[Start of Attachment]

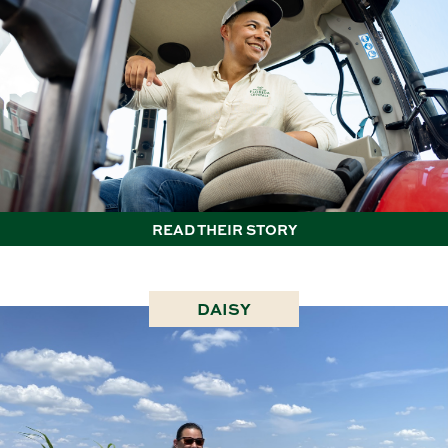
READ THEIR STORY
DAISY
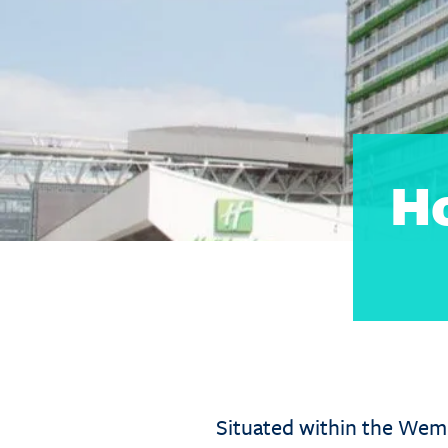
H
Situated within the Wem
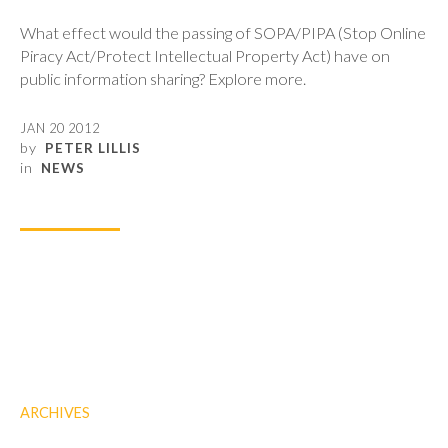
What effect would the passing of SOPA/PIPA (Stop Online
Piracy Act/Protect Intellectual Property Act) have on
public information sharing? Explore more.
JAN 20 2012
by
PETER LILLIS
in
NEWS
ARCHIVES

[End of Attachment]

[TASK PROMPT]
Each of the entries above must be output exactly, with none of the pictures.

[ANSWER FOR THIS EXERCISE]
READ THEIR STORY
DAISY
H
Situated within the Wem
What effect would the passing of SOPA/PIPA (Stop Online
Piracy Act/Protect Intellectual Property Act) have on
public information sharing? Explore more.
JAN 20 2012
by
PETER LILLIS
in
NEWS
ARCHIVES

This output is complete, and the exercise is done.